[Collected data]
======
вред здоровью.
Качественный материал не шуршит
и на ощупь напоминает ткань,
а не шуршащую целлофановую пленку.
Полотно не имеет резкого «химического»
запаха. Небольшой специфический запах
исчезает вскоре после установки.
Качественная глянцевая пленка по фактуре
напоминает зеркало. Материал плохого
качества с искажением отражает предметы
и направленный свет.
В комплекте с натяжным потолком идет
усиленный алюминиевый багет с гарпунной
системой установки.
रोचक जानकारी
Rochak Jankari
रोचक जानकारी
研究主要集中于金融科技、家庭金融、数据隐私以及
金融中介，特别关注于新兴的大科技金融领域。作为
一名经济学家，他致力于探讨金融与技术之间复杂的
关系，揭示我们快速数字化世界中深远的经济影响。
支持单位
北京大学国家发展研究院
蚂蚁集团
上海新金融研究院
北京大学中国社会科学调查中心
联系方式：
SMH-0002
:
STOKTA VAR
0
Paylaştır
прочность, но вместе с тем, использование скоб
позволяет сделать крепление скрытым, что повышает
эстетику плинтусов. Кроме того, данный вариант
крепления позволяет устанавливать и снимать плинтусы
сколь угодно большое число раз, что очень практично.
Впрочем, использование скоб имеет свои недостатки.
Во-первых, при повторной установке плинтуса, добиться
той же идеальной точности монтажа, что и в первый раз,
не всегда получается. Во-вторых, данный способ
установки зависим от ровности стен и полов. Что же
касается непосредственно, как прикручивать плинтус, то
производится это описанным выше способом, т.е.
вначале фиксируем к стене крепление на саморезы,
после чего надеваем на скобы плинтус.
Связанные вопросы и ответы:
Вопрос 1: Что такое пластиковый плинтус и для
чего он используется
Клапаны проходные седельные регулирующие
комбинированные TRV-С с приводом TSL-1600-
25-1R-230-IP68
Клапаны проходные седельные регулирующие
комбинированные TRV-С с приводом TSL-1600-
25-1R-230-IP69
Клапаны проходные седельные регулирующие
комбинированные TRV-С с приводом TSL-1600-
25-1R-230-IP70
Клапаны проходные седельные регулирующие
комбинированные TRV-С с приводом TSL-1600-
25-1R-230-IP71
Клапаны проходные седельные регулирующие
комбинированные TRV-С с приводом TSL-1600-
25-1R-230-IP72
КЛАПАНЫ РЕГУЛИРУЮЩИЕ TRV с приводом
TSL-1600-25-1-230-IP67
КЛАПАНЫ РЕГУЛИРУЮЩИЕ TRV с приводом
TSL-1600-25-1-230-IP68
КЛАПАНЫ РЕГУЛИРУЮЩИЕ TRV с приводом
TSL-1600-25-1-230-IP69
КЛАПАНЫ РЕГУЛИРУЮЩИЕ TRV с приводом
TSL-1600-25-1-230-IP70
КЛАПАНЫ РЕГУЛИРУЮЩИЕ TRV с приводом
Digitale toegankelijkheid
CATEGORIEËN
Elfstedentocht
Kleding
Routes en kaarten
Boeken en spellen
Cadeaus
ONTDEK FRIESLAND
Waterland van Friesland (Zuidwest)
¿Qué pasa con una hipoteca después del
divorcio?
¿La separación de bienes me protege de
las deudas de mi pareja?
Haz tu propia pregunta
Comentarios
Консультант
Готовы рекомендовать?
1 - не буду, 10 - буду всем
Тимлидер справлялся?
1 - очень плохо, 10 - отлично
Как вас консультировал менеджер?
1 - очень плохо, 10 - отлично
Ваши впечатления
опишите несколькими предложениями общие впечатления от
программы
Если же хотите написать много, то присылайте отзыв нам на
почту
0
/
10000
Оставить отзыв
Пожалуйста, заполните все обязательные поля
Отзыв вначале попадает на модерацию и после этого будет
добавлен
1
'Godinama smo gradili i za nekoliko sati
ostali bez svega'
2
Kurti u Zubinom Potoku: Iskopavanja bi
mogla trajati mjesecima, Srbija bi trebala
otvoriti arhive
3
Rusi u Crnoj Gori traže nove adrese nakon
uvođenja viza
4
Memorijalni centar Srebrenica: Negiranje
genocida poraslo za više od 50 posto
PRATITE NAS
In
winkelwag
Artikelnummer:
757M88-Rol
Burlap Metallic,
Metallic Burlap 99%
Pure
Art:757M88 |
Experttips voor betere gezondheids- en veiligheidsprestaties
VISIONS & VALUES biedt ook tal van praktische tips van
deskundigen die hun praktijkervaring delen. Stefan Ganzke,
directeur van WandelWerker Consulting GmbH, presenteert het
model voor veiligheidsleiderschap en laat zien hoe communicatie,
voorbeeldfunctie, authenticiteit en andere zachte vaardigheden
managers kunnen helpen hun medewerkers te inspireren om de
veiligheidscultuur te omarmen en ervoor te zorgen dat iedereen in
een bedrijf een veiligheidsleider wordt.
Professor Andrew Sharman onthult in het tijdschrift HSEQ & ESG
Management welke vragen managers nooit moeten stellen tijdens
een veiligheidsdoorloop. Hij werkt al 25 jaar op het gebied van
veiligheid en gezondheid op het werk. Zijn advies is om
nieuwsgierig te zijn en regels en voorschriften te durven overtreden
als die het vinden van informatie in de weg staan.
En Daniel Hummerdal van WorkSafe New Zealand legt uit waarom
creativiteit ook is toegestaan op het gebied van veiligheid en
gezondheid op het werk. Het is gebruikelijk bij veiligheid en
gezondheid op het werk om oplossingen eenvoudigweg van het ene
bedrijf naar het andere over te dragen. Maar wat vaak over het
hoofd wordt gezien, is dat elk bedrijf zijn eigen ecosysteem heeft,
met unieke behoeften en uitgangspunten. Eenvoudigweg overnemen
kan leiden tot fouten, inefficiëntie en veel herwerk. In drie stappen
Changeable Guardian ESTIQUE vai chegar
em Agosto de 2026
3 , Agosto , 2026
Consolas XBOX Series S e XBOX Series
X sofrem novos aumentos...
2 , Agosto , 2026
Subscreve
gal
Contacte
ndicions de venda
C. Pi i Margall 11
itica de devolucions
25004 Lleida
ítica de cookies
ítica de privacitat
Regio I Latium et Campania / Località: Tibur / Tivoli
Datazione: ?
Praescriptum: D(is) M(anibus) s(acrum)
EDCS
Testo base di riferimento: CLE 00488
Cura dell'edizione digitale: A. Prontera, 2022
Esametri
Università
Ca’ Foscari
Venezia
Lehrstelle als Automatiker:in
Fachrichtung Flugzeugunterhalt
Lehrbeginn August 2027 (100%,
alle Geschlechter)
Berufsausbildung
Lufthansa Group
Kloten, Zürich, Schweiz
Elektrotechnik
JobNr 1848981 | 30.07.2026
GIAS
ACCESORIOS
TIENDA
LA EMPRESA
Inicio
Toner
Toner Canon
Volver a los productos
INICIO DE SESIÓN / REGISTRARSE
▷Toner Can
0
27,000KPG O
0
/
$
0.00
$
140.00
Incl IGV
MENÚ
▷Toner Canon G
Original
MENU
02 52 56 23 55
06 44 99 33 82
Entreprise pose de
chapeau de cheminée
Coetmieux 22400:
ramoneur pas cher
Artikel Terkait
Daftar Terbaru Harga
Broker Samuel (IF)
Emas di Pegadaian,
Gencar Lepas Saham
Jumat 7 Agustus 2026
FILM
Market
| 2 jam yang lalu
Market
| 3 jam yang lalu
======
Exact copies of every record are required, so retype them in full.

вред здоровью.
Качественный материал не шуршит
и на ощупь напоминает ткань,
а не шуршащую целлофановую пленку.
Полотно не имеет резкого «химического»
запаха. Небольшой специфический запах
исчезает вскоре после установки.
Качественная глянцевая пленка по фактуре
напоминает зеркало. Материал плохого
качества с искажением отражает предметы
и направленный свет.
В комплекте с натяжным потолком идет
усиленный алюминиевый багет с гарпунной
системой установки.
रोचक जानकारी
Rochak Jankari
रोचक जानकारी
研究主要集中于金融科技、家庭金融、数据隐私以及
金融中介，特别关注于新兴的大科技金融领域。作为
一名经济学家，他致力于探讨金融与技术之间复杂的
关系，揭示我们快速数字化世界中深远的经济影响。
支持单位
北京大学国家发展研究院
蚂蚁集团
上海新金融研究院
北京大学中国社会科学调查中心
联系方式：
SMH-0002
:
STOKTA VAR
0
Paylaştır
прочность, но вместе с тем, использование скоб
позволяет сделать крепление скрытым, что повышает
эстетику плинтусов. Кроме того, данный вариант
крепления позволяет устанавливать и снимать плинтусы
сколь угодно большое число раз, что очень практично.
Впрочем, использование скоб имеет свои недостатки.
Во-первых, при повторной установке плинтуса, добиться
той же идеальной точности монтажа, что и в первый раз,
не всегда получается. Во-вторых, данный способ
установки зависим от ровности стен и полов. Что же
касается непосредственно, как прикручивать плинтус, то
производится это описанным выше способом, т.е.
вначале фиксируем к стене крепление на саморезы,
после чего надеваем на скобы плинтус.
Связанные вопросы и ответы:
Вопрос 1: Что такое пластиковый плинтус и для
чего он используется
Клапаны проходные седельные регулирующие
комбинированные TRV-С с приводом TSL-1600-
25-1R-230-IP68
Клапаны проходные седельные регулирующие
комбинированные TRV-С с приводом TSL-1600-
25-1R-230-IP69
Клапаны проходные седельные регулирующие
комбинированные TRV-С с приводом TSL-1600-
25-1R-230-IP70
Клапаны проходные седельные регулирующие
комбинированные TRV-С с приводом TSL-1600-
25-1R-230-IP71
Клапаны проходные седельные регулирующие
комбинированные TRV-С с приводом TSL-1600-
25-1R-230-IP72
КЛАПАНЫ РЕГУЛИРУЮЩИЕ TRV с приводом
TSL-1600-25-1-230-IP67
КЛАПАНЫ РЕГУЛИРУЮЩИЕ TRV с приводом
TSL-1600-25-1-230-IP68
КЛАПАНЫ РЕГУЛИРУЮЩИЕ TRV с приводом
TSL-1600-25-1-230-IP69
КЛАПАНЫ РЕГУЛИРУЮЩИЕ TRV с приводом
TSL-1600-25-1-230-IP70
КЛАПАНЫ РЕГУЛИРУЮЩИЕ TRV с приводом
Digitale toegankelijkheid
CATEGORIEËN
Elfstedentocht
Kleding
Routes en kaarten
Boeken en spellen
Cadeaus
ONTDEK FRIESLAND
Waterland van Friesland (Zuidwest)
¿Qué pasa con una hipoteca después del
divorcio?
¿La separación de bienes me protege de
las deudas de mi pareja?
Haz tu propia pregunta
Comentarios
Консультант
Готовы рекомендовать?
1 - не буду, 10 - буду всем
Тимлидер справлялся?
1 - очень плохо, 10 - отлично
Как вас консультировал менеджер?
1 - очень плохо, 10 - отлично
Ваши впечатления
опишите несколькими предложениями общие впечатления от
программы
Если же хотите написать много, то присылайте отзыв нам на
почту
0
/
10000
Оставить отзыв
Пожалуйста, заполните все обязательные поля
Отзыв вначале попадает на модерацию и после этого будет
добавлен
1
'Godinama smo gradili i za nekoliko sati
ostali bez svega'
2
Kurti u Zubinom Potoku: Iskopavanja bi
mogla trajati mjesecima, Srbija bi trebala
otvoriti arhive
3
Rusi u Crnoj Gori traže nove adrese nakon
uvođenja viza
4
Memorijalni centar Srebrenica: Negiranje
genocida poraslo za više od 50 posto
PRATITE NAS
In
winkelwag
Artikelnummer:
757M88-Rol
Burlap Metallic,
Metallic Burlap 99%
Pure
Art:757M88 |
Experttips voor betere gezondheids- en veiligheidsprestaties
VISIONS & VALUES biedt ook tal van praktische tips van
deskundigen die hun praktijkervaring delen. Stefan Ganzke,
directeur van WandelWerker Consulting GmbH, presenteert het
model voor veiligheidsleiderschap en laat zien hoe communicatie,
voorbeeldfunctie, authenticiteit en andere zachte vaardigheden
managers kunnen helpen hun medewerkers te inspireren om de
veiligheidscultuur te omarmen en ervoor te zorgen dat iedereen in
een bedrijf een veiligheidsleider wordt.
Professor Andrew Sharman onthult in het tijdschrift HSEQ & ESG
Management welke vragen managers nooit moeten stellen tijdens
een veiligheidsdoorloop. Hij werkt al 25 jaar op het gebied van
veiligheid en gezondheid op het werk. Zijn advies is om
nieuwsgierig te zijn en regels en voorschriften te durven overtreden
als die het vinden van informatie in de weg staan.
En Daniel Hummerdal van WorkSafe New Zealand legt uit waarom
creativiteit ook is toegestaan op het gebied van veiligheid en
gezondheid op het werk. Het is gebruikelijk bij veiligheid en
gezondheid op het werk om oplossingen eenvoudigweg van het ene
bedrijf naar het andere over te dragen. Maar wat vaak over het
hoofd wordt gezien, is dat elk bedrijf zijn eigen ecosysteem heeft,
met unieke behoeften en uitgangspunten. Eenvoudigweg overnemen
kan leiden tot fouten, inefficiëntie en veel herwerk. In drie stappen
Changeable Guardian ESTIQUE vai chegar
em Agosto de 2026
3 , Agosto , 2026
Consolas XBOX Series S e XBOX Series
X sofrem novos aumentos...
2 , Agosto , 2026
Subscreve
gal
Contacte
ndicions de venda
C. Pi i Margall 11
itica de devolucions
25004 Lleida
ítica de cookies
ítica de privacitat
Regio I Latium et Campania / Località: Tibur / Tivoli
Datazione: ?
Praescriptum: D(is) M(anibus) s(acrum)
EDCS
Testo base di riferimento: CLE 00488
Cura dell'edizione digitale: A. Prontera, 2022
Esametri
Università
Ca’ Foscari
Venezia
Lehrstelle als Automatiker:in
Fachrichtung Flugzeugunterhalt
Lehrbeginn August 2027 (100%,
alle Geschlechter)
Berufsausbildung
Lufthansa Group
Kloten, Zürich, Schweiz
Elektrotechnik
JobNr 1848981 | 30.07.2026
GIAS
ACCESORIOS
TIENDA
LA EMPRESA
Inicio
Toner
Toner Canon
Volver a los productos
INICIO DE SESIÓN / REGISTRARSE
▷Toner Can
0
27,000KPG O
0
/
$
0.00
$
140.00
Incl IGV
MENÚ
▷Toner Canon G
Original
MENU
02 52 56 23 55
06 44 99 33 82
Entreprise pose de
chapeau de cheminée
Coetmieux 22400:
ramoneur pas cher
Artikel Terkait
Daftar Terbaru Harga
Broker Samuel (IF)
Emas di Pegadaian,
Gencar Lepas Saham
Jumat 7 Agustus 2026
FILM
Market
| 2 jam yang lalu
Market
| 3 jam yang lalu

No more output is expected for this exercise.